The lady from the business got so mad. She started yelling at me, reminding me how much money they spent on gifts for the kids and it was their "right" to be at their house on Christmas morning. She said she was not looking forward to going back to the other employees to tell them that they could not go over to the house.

I knew this mother would be mortified that these people wanted to come over and intrude on her Christmas with her kids. She didn't want them to know who she was and have everyone know she was down on her luck.

So the woman and I went back and forth and back and forth. I tried to remind the woman that the real purpose of gift giving was giving without expecting anything back. I stressed how good-hearted they were for taking on this project and just maybe they were losing sight of why they were doing this in the first place.

She was good and mad at me. But when the day came for them to deliver the gifts to me, they came with them all. I then called the mother and she came and picked up all the gifts for her and her children and was very, very thankful.

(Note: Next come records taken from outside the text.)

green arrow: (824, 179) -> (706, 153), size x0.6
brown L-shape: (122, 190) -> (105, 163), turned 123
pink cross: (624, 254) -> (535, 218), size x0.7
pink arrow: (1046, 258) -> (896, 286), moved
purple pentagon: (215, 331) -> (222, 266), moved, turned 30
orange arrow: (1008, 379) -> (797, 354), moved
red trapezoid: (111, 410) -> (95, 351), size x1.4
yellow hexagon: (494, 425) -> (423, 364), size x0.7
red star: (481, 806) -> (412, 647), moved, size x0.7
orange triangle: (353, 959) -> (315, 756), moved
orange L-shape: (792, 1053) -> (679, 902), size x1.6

That particular business never called me again to adopt any more families at the holidays.


Saturday, December 18, 2010

Change of plans

Christmas is this week, and I am so not ready. I thought I had more spirit in me this year, but I was so caught up with other concerns that I let the time get away from me.

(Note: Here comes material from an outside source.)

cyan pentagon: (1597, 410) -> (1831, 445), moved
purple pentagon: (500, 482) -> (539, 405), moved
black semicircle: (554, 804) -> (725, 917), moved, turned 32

We were all involved with renovating my parents' house and hoping to move as soon as possible. In my head I was visualizing being in by Christmas. I had the mantel all decorated in my head and the house was coming along nicely. More than nice, the rooms we re-did were beautiful. Yet, everyday I was waking up with a stomach ache, there was something deep inside of me that was not happy about the move. While I believed I would enjoy living in the house, I knew in my gut that I was not really wanting to pick up my life and move, not at this point in time anyways. My husband wanted the move, my son was going to buy our house, and all of my family was happy that the house would stay in the family. How could I back out now?

So I carried on for weeks waking up feeling sick, wishing I could get out of the situation, and yet trying to talk myself into it. Don't get me wrong, there were many pros to the move, but the cons were nagging at me and I could not make peace with them.

Then there was a twist of fate, there were some snags and it looked like my son would not be buying our house. I should have been disappointed, but to my surprise I was relieved. Since plan A was not going to happen, all of my family expected us to go to plan B as we discussed. That would entail us putting our home on the market and then moving forward with the purchase of the other house.

My husband and I went through a week of soul searching, and it was not easy. There was a part of me that was having difficulty letting go of the house, but on the other hand, how could I move forward when I had all of these nagging doubts? I needed to feel 100% good about the move, and I didn't. My husband started to have his doubts, too. We moved too fast and maybe for the wrong reasons.

Last Sunday we had a sit down with our family and broke them the news that we would not be buying the house and we thought it best if it goes on the market. I was so nervous about talking to them, but they were wonderful. No one wanted us to make a move if we were not going to be happy doing so.

So this week, I have been feeling relieved and happy that I am not moving. No more waking up with a stomachache about the situation. When I visit the house and check on the renovations, I am sad that we won't be the ones enjoying the house, but yet I know it my heart that I am making the right decision.